Bryce: First Thoughts

Sketches in situ

Photograph non in situ

 

Other Fictive Things pages:

Fictive Things Home Page

Cross-Rhythms, or the Jazz Curtain, 2005

St Francis at San Marco, 2005

Noah drunk & Dionysus ReBorn, 2006

Stations of the Cross as from the Eyes of Jesus, 2007



Bryce: First Thoughts

 

The idea for a picture of Bryce Canyon in Utah was a commission from a friend and long-time collector of my work.  It seemed odd at the time, but has had an immense influence upon my work.

Bryce is the start of the gash in the Earth's surface that leads eventually to the Grand Canyon; unlike the Grand Canyon, the magnificence of Bryce is in its vast intimacy.  You can take trails down into it and see how heat, wind and water are shaping it every second of your stay. 
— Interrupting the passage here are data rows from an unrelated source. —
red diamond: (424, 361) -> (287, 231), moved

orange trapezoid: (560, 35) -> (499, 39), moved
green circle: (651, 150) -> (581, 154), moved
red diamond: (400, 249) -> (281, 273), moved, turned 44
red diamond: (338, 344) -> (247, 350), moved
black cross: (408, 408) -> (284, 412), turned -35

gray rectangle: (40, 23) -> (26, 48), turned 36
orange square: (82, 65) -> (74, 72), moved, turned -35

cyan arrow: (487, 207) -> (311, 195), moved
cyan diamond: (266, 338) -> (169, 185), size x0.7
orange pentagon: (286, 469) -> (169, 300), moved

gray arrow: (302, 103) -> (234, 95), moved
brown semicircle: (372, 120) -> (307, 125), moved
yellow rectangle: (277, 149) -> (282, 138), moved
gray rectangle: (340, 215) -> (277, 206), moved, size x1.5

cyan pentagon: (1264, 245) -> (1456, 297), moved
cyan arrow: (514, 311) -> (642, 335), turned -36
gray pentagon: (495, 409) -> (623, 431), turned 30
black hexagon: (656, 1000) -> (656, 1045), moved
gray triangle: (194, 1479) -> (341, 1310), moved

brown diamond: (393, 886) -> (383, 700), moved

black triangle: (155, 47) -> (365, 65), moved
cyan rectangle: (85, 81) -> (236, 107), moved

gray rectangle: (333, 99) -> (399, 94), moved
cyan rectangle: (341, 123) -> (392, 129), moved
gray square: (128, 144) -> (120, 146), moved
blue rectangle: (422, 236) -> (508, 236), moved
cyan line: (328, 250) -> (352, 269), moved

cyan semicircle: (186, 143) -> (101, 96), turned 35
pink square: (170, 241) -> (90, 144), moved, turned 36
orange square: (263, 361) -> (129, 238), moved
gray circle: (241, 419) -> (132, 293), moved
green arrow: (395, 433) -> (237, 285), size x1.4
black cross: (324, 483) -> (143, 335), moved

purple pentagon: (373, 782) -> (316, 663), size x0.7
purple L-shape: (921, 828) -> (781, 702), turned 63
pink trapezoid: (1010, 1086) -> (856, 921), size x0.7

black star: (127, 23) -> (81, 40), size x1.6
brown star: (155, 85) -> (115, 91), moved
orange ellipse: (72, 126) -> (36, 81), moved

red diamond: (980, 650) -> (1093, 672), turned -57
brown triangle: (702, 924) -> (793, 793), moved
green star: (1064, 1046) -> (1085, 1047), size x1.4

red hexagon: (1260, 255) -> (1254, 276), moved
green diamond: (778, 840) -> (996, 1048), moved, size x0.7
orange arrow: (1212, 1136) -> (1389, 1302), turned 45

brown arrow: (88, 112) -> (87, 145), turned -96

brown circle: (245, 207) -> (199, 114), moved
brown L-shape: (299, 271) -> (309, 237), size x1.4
It was for me also the first time that I had felt as if I were in a religious, indeed Biblical landscape, a place where one comes to achieve a concentration unavailable elsewhere.  Two things contribute to this impression: firstly, the noise of the silence, the presence of space as sound, and secondly, the evident and inescapable fact that everything one looked at was still in formation, through the drift of sand and the erosion of shapes.

 

For once, in addition to sketching, I took photographs on a camera with minute resolution and a terrible lens; some were made into a composition (you can see it at the foot of this page) but one, where I used a tree to shield the lens from the light, fixed itself on my mind as the right metaphor for the place and became the basis of the composition of the painting.  The central tree is a device also of the images of St Francis and the Jazz Curtain.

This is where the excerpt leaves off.